Trotz seiner wohltönenden Stimme und seinen schönen Reden, dachte ich, ist dieser Rashleigh doch der häßlichste und eingebildetste Geck, den ich je gesehen habe.

»Allein,« fuhr Rashleigh fort, wie mit sich selbst sprechend, »nur ungern möchte ich Thorncliff verdrängen.«

»Thorncliff verdrängen! – Ist Euer Bruder Thorncliff,« fragte ich sehr überrascht, »Diana's bestimmter Bräutigam?«

»Nun ja; ihres Vaters Anordnungen und eine gewisse Familienübereinkunft haben sie einem von Sir Hildebrands Söhnen bestimmt.
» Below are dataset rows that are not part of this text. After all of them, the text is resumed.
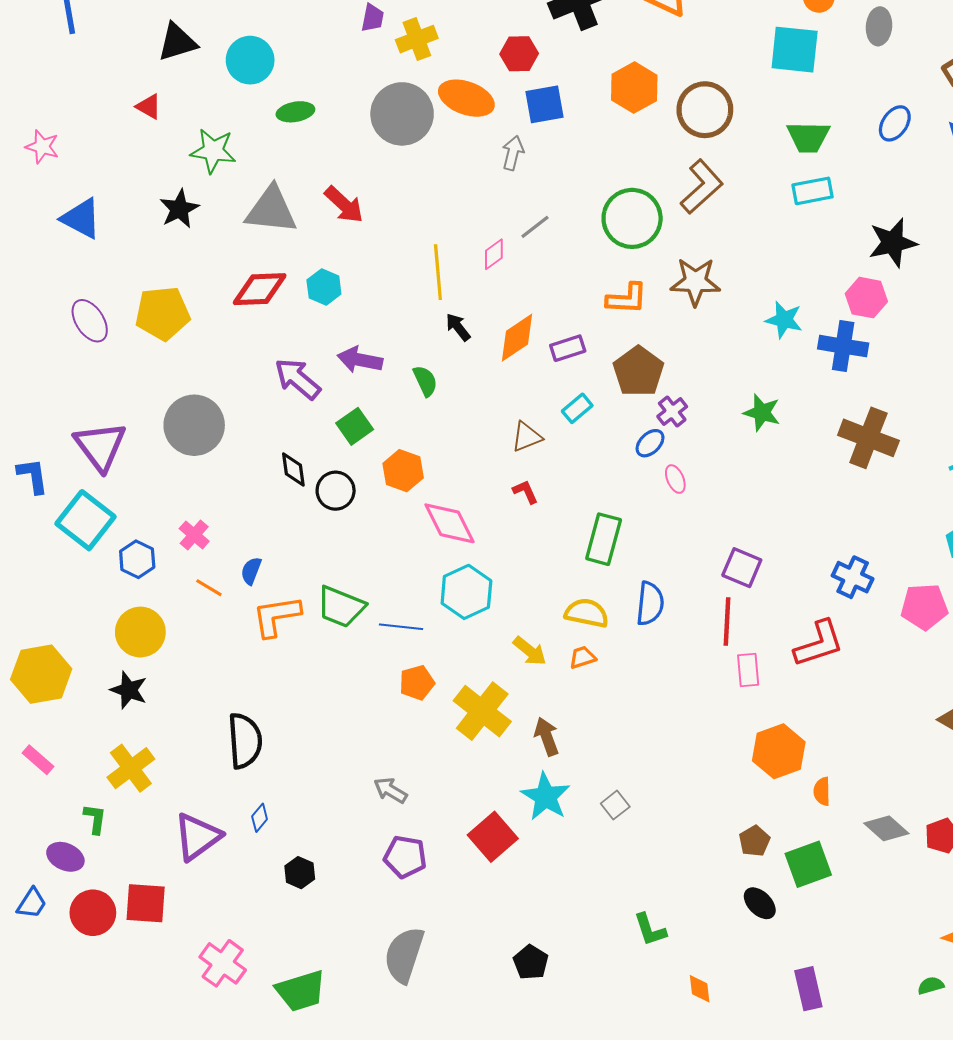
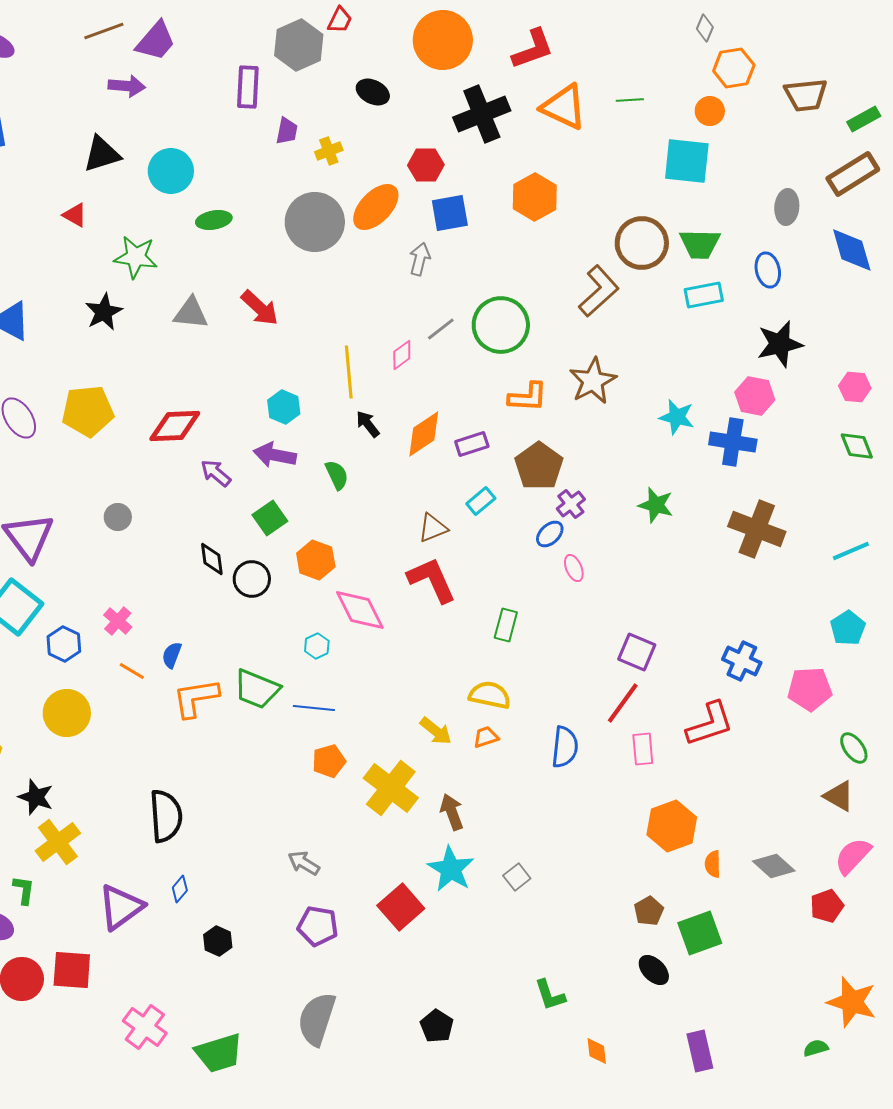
gray ellipse: (879, 26) -> (787, 207), moved
yellow cross: (417, 39) -> (329, 151), size x0.7
orange ellipse: (466, 98) -> (376, 207), turned -66
brown circle: (705, 110) -> (642, 243), moved
blue ellipse: (895, 123) -> (768, 270), moved, turned -48
gray triangle: (271, 210) -> (191, 313), size x0.7
green circle: (632, 218) -> (501, 325), moved
brown star: (695, 282) -> (593, 381), turned -30
cyan hexagon: (324, 287) -> (284, 407), moved
red diamond: (260, 289) -> (175, 426), moved
purple arrow: (298, 379) -> (216, 473), size x0.7
gray circle: (194, 425) -> (118, 517), size x0.5
red L-shape: (525, 492) -> (432, 580), size x2.0
green rectangle: (604, 539) -> (506, 625), size x0.7
cyan hexagon: (466, 592) -> (317, 646), moved, size x0.5
blue semicircle: (650, 604) -> (565, 747), moved
red line: (727, 621) -> (623, 703), turned 33
black star: (129, 690) -> (36, 797), moved
gray diamond: (886, 828) -> (774, 866), moved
In dem Dispens, den man deßhalb in Rom ausgewirkt hat, braucht man nur noch den Namen des Glücklichen hinzuzufügen, für den ein leerer Platz gelassen ist. Da nun Percival selten nüchtern wird, so hat mein Vater Thorncliff erwählt, den zweiten Sprößling der Familie, als am besten dazu geeignet, das Geschlecht Osbaldistone fortzupflanzen.«

»Die Lady,« sagte ich, und zwang mich, eine scherzhafte Miene anzunehmen, was mir, wie ich glaube, sehr schlecht gelang, »hätte vielleicht etwas tiefer am Familienbaume hinabsehen mögen, um den Zweig zu suchen, an welchem sie sich festzuhalten wünschte.«

»Das kann ich nicht sagen,« erwiderte er. »In unserer Familie ist die Wahl beschränkt. Dickon ist ein Spieler, John ein Bauer und Wilfred ein Esel. Ich glaube, mein Vater hat wirklich die beste Wahl für die arme Diana getroffen.«

»Die Gegenwärtigen sind immer ausgenommen,« sprach ich.
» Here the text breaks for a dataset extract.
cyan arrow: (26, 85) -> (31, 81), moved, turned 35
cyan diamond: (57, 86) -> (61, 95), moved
»O, von mir konnte, bei meiner Bestimmung für den geistlichen Stand, nicht die Rede sein; außerdem will ich mir nicht anmaßen, zu behaupten, daß ich, durch meine Erziehung geeignet, Miß Vernon zu unterrichten und zu leiten, eine bessere Wahl, als einer meiner älteren Brüder gewesen wäre.«

»Ohne Zweifel war Miß Vernon dieser Meinung?«

»Das dürft Ihr nicht glauben,« antwortete Rashleigh so erzwungen, daß dadurch die stärkste Bejahung ausgedrückt ward – »Freundschaft, nur Freundschaft knüpfte das Band zwischen uns, und die zarte Neigung eines sich anschließenden Gemüths gegen den einzigen Lehrer – Liebe kam uns nicht nahe. Ich habe Euch gesagt, daß ich bei Zeiten weise war.«

Ich fühlte wenig Verlangen, die Unterhaltung länger fortzusetzen, und eilte, mich von Rashleigh losmachend, auf mein Zimmer. In großer Unruhe ging ich hier auf und nieder, und wiederholte laut die Ausdrücke, die mich am meisten verletzt hatten. – Reizbar – feurig – zarte Neigung – Liebe! – Diana Vernon, das schönste Wesen, das ich je gesehen, verliebt in ihn, den krummbeinigen, dickhalsigen, hinkenden Tölpel! Der völlige Richard der Dritte, nur fehlt der Buckel! – Und dennoch, die Gelegenheit, die er in seinen verwünschten Lehrstunden gehabt haben mußte, und des Menschen leichte und fließende Darstellung, und ihre Abgesondertheit von allen Wesen, die mit gesundem Menschenverstande sprechen und handeln konnten. Ja, und ihr sichtbarer Groll gegen ihn, mit Bewunderung seiner Talente vermischt, was so sehr wie die Wirkung einer vernachlässigten Zärtlichkeit aussieht, wie nur irgend etwas. – Aber was geht das mich an, daß ich darüber wüthe und tobe? Ist Diana Vernon das erste hübsche Mädchen, das einen häßlichen Mann geliebt oder geheirathet hat? Und wenn sie auch an keinen Osbaldistone gebunden wäre, was kümmert es mich? Katholisch – eine Jakobitin – eine Amazone – es wäre vollkommener Wahnsinn, daran zu denken!

Indem ich solche Betrachtungen in die Flamme meines Unmuths warf, dämpfte ich sie zu einer Art dampfender Herzensgluth, und erschien an der Mittagstafel in einer so mürrischen Laune, als man sich nur denken kann.